**Exercise description**
Return all of the data exactly as written, without the pictures.

**Source data**
---

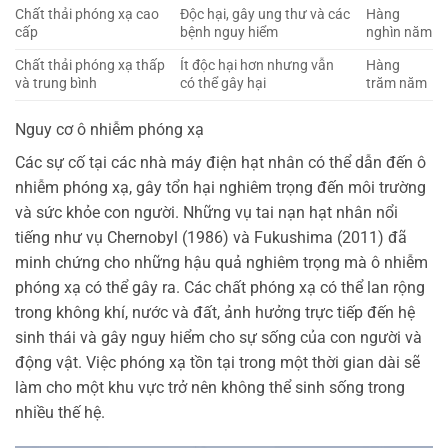
Chất thải phóng xạ cao
Độc hại, gây ung thư và các
Hàng
cấp
bệnh nguy hiểm
nghìn năm
Chất thải phóng xạ thấp
Ít độc hại hơn nhưng vẫn
Hàng
và trung bình
có thể gây hại
trăm năm
Nguy cơ ô nhiễm phóng xạ
Các sự cố tại các nhà máy điện hạt nhân có thể dẫn đến ô
nhiễm phóng xạ, gây tổn hại nghiêm trọng đến môi trường
và sức khỏe con người. Những vụ tai nạn hạt nhân nổi
tiếng như vụ Chernobyl (1986) và Fukushima (2011) đã
minh chứng cho những hậu quả nghiêm trọng mà ô nhiễm
phóng xạ có thể gây ra. Các chất phóng xạ có thể lan rộng
trong không khí, nước và đất, ảnh hưởng trực tiếp đến hệ
sinh thái và gây nguy hiểm cho sự sống của con người và
động vật. Việc phóng xạ tồn tại trong một thời gian dài sẽ
làm cho một khu vực trở nên không thể sinh sống trong
nhiều thế hệ.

---

**Output of the exercise**
Chất thải phóng xạ cao
Độc hại, gây ung thư và các
Hàng
cấp
bệnh nguy hiểm
nghìn năm
Chất thải phóng xạ thấp
Ít độc hại hơn nhưng vẫn
Hàng
và trung bình
có thể gây hại
trăm năm
Nguy cơ ô nhiễm phóng xạ
Các sự cố tại các nhà máy điện hạt nhân có thể dẫn đến ô
nhiễm phóng xạ, gây tổn hại nghiêm trọng đến môi trường
và sức khỏe con người. Những vụ tai nạn hạt nhân nổi
tiếng như vụ Chernobyl (1986) và Fukushima (2011) đã
minh chứng cho những hậu quả nghiêm trọng mà ô nhiễm
phóng xạ có thể gây ra. Các chất phóng xạ có thể lan rộng
trong không khí, nước và đất, ảnh hưởng trực tiếp đến hệ
sinh thái và gây nguy hiểm cho sự sống của con người và
động vật. Việc phóng xạ tồn tại trong một thời gian dài sẽ
làm cho một khu vực trở nên không thể sinh sống trong
nhiều thế hệ.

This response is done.